Maharashtra’s minority affairs minister Eknath Khadse spoke about the decision to film the play, being staged at the National Centre for the Performing Arts, during a meeting with community groups and Kaizaad Kotwal, the play’s director, at his residence on Monday morning.
The play has already received certification from the Censor Board and community groups can approach court or the censors if they think it offends religious sensibilities, Khadse said.
The state government has no role to play in the matter because the Censor Board, an autonomous body, has given approval to the director, he said. “So both parties should go to court and make their claims,” he said.
Catholic groups have objected to the use of the phrase “immaculate conception” in advertisements for the play.

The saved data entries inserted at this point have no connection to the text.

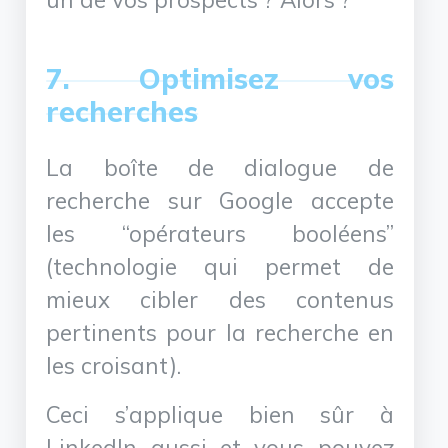
7. Optimisez vos
recherches
La boîte de dialogue de
recherche sur Google accepte
les “opérateurs booléens”
(technologie qui permet de
mieux cibler des contenus
pertinents pour la recherche en
les croisant).
Ceci s’applique bien sûr à
LinkedIn aussi et vous pouvez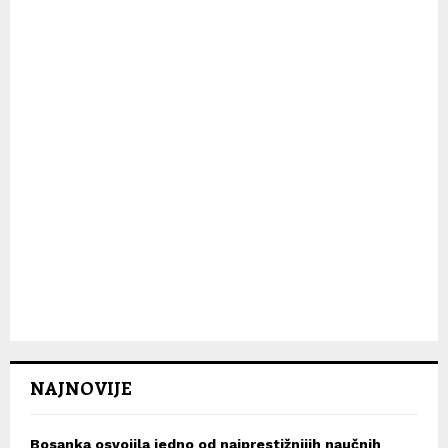
H
NAJNOVIJE
Bosanka osvojila jedno od najprestižnijih naučnih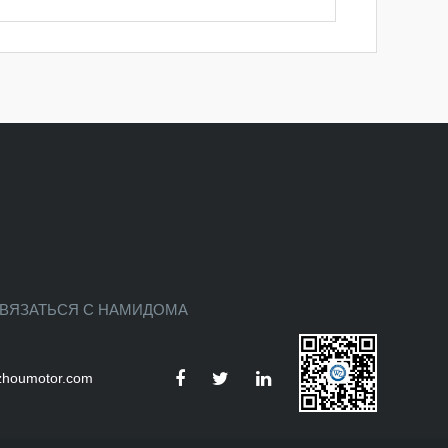
ВЯЗАТЬСЯ С НАМИДОМА
houmotor.com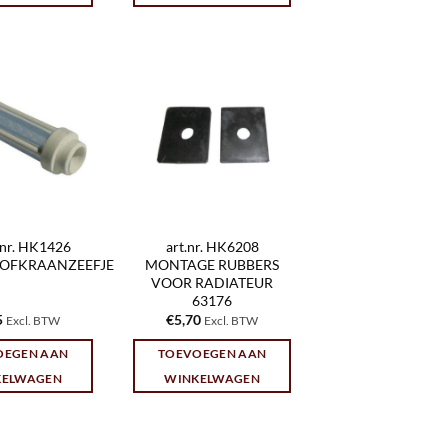
.nr. HK1426
art.nr. HK6208
OFKRAANZEEFJE
MONTAGE RUBBERS
VOOR RADIATEUR
63176
5
€
5,70
Excl. BTW
Excl. BTW
OEGEN AAN
TOEVOEGEN AAN
KELWAGEN
WINKELWAGEN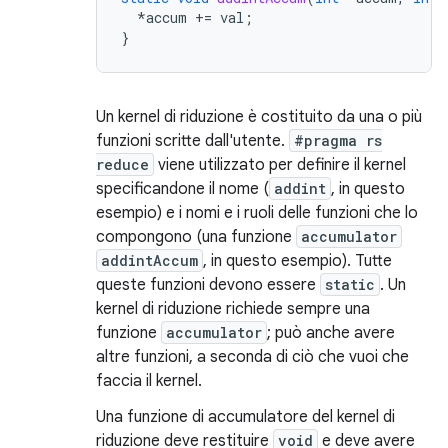
*
accum
+=
val
;
}
Un kernel di riduzione è costituito da una o più
funzioni scritte dall'utente.
#pragma rs
reduce
viene utilizzato per definire il kernel
specificandone il nome (
addint
, in questo
esempio) e i nomi e i ruoli delle funzioni che lo
compongono (una funzione
accumulator
addintAccum
, in questo esempio). Tutte
queste funzioni devono essere
static
. Un
kernel di riduzione richiede sempre una
funzione
accumulator
; può anche avere
altre funzioni, a seconda di ciò che vuoi che
faccia il kernel.
Una funzione di accumulatore del kernel di
riduzione deve restituire
void
e deve avere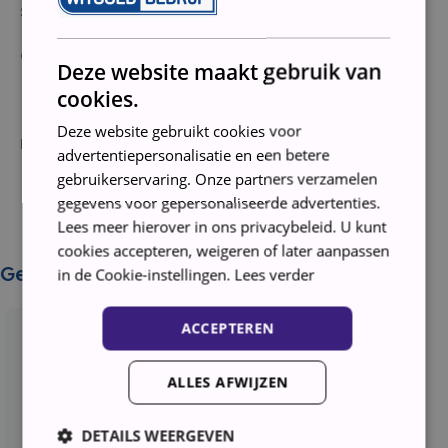
Staat: Tweedehands
Garantie: 3 maanden
Deze website maakt gebruik van
cookies.
Deze website gebruikt cookies voor
Handleiding wordt niet meegeleverd
advertentiepersonalisatie en een betere
gebruikerservaring. Onze partners verzamelen
gegevens voor gepersonaliseerde advertenties.
Lees meer hierover in ons privacybeleid. U kunt
cookies accepteren, weigeren of later aanpassen
Gerelateerde producten
in de Cookie-instellingen.
Lees verder
ACCEPTEREN
ALLES AFWIJZEN
DETAILS WEERGEVEN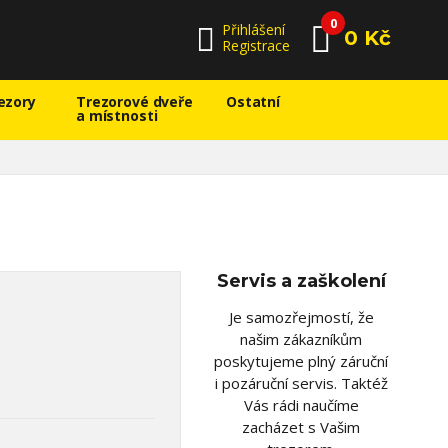
0
Přihlášení
0 Kč
Registrace
ezory
Trezorové dveře
Ostatní
a místnosti
Servis a zaškolení
Je samozřejmostí, že
našim zákazníkům
poskytujeme plný záruční
i pozáruční servis. Taktéž
Vás rádi naučíme
zacházet s Vašim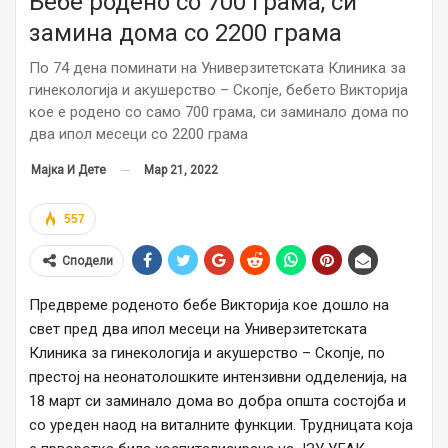
Бебе родено со 700 грама, си
замина дома со 2200 грама
По 74 дена поминати на Универзитетската Клиника за
гинекологија и акушерство – Скопје, бебето Викторија
кое е родено со само 700 грама, си заминало дома по
два ипол месеци со 2200 грама
Мар 21, 2022
Мајка И Дете
557
Сподели
Предвреме роденото бебе Викторија кое дошло на
свет пред два ипол месеци на Универзитетската
Клиника за гинекологија и акушерство – Скопје, по
престој на неонатолошките интензивни одделенија, на
18 март си заминало дома во добра општа состојба и
со уреден наод на виталните функции. Трудницата која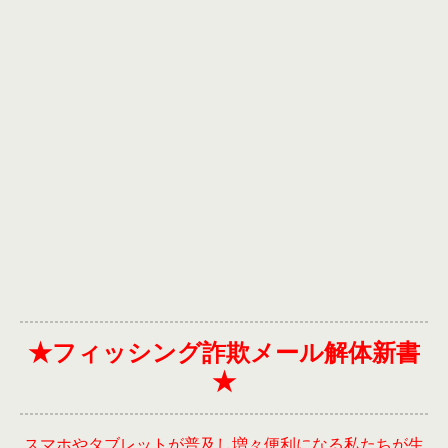
★フィッシング詐欺メール解体新書
★
スマホやタブレットが普及し増々便利になる私たちが生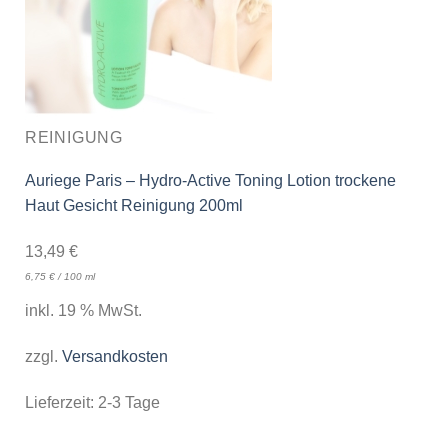
REINIGUNG
Auriege Paris – Hydro-Active Toning Lotion trockene
Haut Gesicht Reinigung 200ml
13,49
€
6,75
€
/
100
ml
inkl. 19 % MwSt.
zzgl.
Versandkosten
Lieferzeit:
2-3 Tage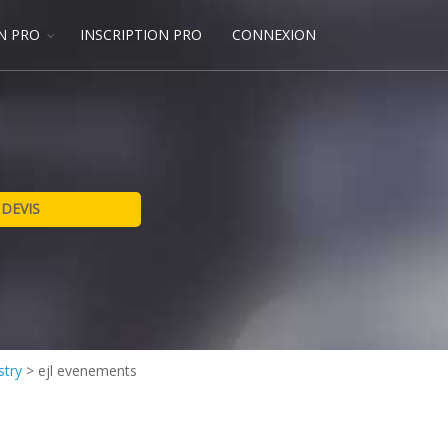
N PRO
INSCRIPTION PRO
CONNEXION
stry
>
ejl evenements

“We have received complaints from nuns because the use of the words belittles them,” said Judith Monteiro, secretary of the Association of Concerned Catholics. She said the Catholic groups intended to meet the chief minister on the issue.
“Agnes Of God”, about a young nun who gives birth and claims the baby was the result of a virgin conception, has often attracted the ire of the church. Catholic groups have criticised both the play and the 1985 Hollywood film based on it.
Kotwal, his lawyer Sujay Kantawala and actor Dolly Thakore represented the other side at the meeting with Khadse.
“It is very offending that certain groups are calling for our arrest but irrespective of that, we will carry on as we have no hidden agenda,” said Kotwal.
Thakore said: “It is very depressing to see everybody opposing the concept of liberalism when there is no intention to hurt any sentiments.”
The Catholic Secular Forum (CSF), which first called for a ban on the play, has asked for a certified copy of the video of the play and Khadse agreed.
“We will take a look at the copy and there will be a government representative at the staging today, after which we will go to court,” said Joseph Dias, general secretary of the CSF.
“The play is offensive and we can file a complaint under section 295A (of the Indian Penal Code for hurting religious sentiments),” said advocate Joseph Sodder, one of the delegates at the meeting.
“Due process has to be followed. If there are any grievances, they will have to prove it in court,” said Kantawala.